Selon Ludovic Pouilly, senior vice-président relations institutionnelles et industrie musicale de la plate-forme Deezer, « le prix du stream fluctue selon le nombre d’écoutes, mais aussi selon les pays, les types d’abonnements (famille, couplé avec un opérateur de télécommunications…) ou le taux ponctionné par le label pour les campagnes de publicité ». Les contrats les plus récents entre labels et artistes sont souvent plus intéressants pour ces derniers. « Je comprends ceux qui se plaignent mais nous ne pouvons pas verser davantage (70 % aux labels et aux ayants droit), car la concurrence est féroce entre les plates-formes », dit-il.
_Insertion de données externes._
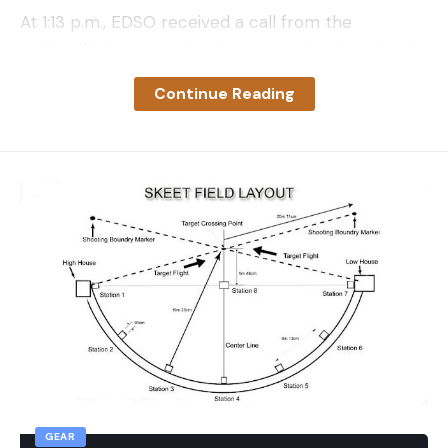
At 1:13 p.m., EDSO received a call from the
unidentified younger brother reporting the attack,
which occurred near Darling Ridge Road and Skid
Continue Reading
Road in Georgetown. He sustained multiple injuries
to his face and had been separated from his older
brother during the attack, according to a press
release EDSO posted to its Facebook page on
Saturday evening. Responding officers and
paramedics arrived on the scene and located the
younger brother at 1:34 p.m. before discovering
the older brother on the ground nearby at 1:46
p.m. A male cougar was crouching beside the body.
Officers fired shots to scare the big cat away and
tried to administer aid to the older brother, but
confirmed the man was deceased. Officials from
GEAR
the California Department of Fish and Wildlife and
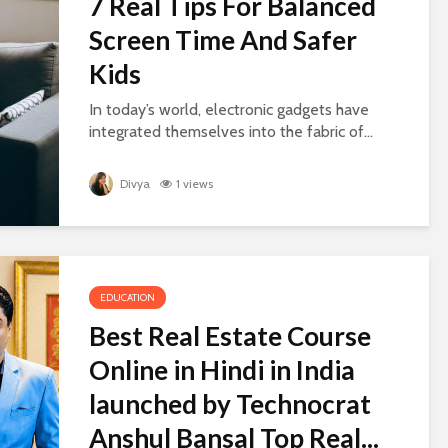
7 Real Tips For Balanced
Screen Time And Safer
Kids
In today’s world, electronic gadgets have
integrated themselves into the fabric of...
Divya
1 views
EDUCATION
Best Real Estate Course
Online in Hindi in India
launched by Technocrat
Anshul Bansal Top Real...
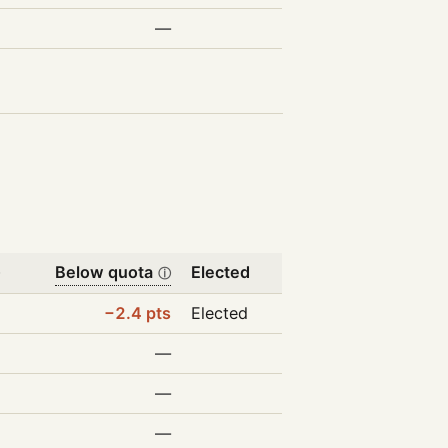
—
Below quota
Elected
ⓘ
ⓘ
%
−2.4 pts
Elected
%
—
%
—
%
—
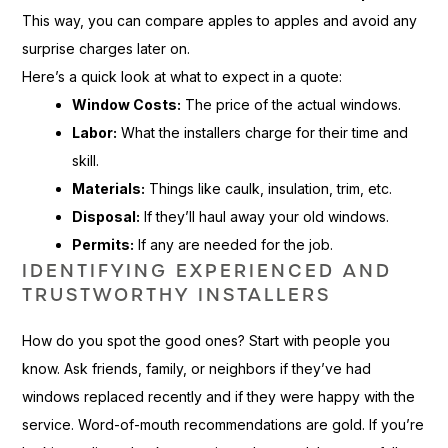
This way, you can compare apples to apples and avoid any
surprise charges later on.
Here’s a quick look at what to expect in a quote:
Window Costs:
The price of the actual windows.
Labor:
What the installers charge for their time and
skill.
Materials:
Things like caulk, insulation, trim, etc.
Disposal:
If they’ll haul away your old windows.
Permits:
If any are needed for the job.
IDENTIFYING EXPERIENCED AND
TRUSTWORTHY INSTALLERS
How do you spot the good ones? Start with people you
know. Ask friends, family, or neighbors if they’ve had
windows replaced recently and if they were happy with the
service. Word-of-mouth recommendations are gold. If you’re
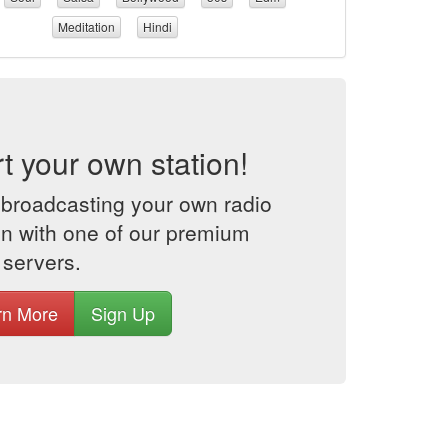
Meditation
Hindi
rt your own station!
 broadcasting your own radio
on with one of our premium
 servers.
rn More
Sign Up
« Les artistes n’ont jamais été consultés une seule fois sur la valeur d’un stream, regrette le beatmaker Olivier Le Motif, qui a produit des tubes pour Niska, Booba ou SCH. Il faut des millions de streams pour espérer faire une année correcte. » Alors que 90 % de ses revenus proviennent du streaming, il a conscience que « le rap et l’électro, les genres qui fonctionnent le mieux en ce moment, n’ont pas besoin d’être autant mis en avant par les algorithmes des plates-formes. »
Deezer milite pour l’adoption d’un nouveau mode de rémunération du streaming, baptisé « user centric ». L’argent que versera un abonné à une plate-forme musicale ira directement aux seuls artistes qu’il écoute, sans retombées automatiques pour les plus streamés. Le système actuel profite notamment aux rappeurs que les jeunes générations passent en boucle. « Ce mode de calcul a incité les labels à produire de plus en plus de rap, de musique urbaine et d’électro », constate Ludovic Pouilly.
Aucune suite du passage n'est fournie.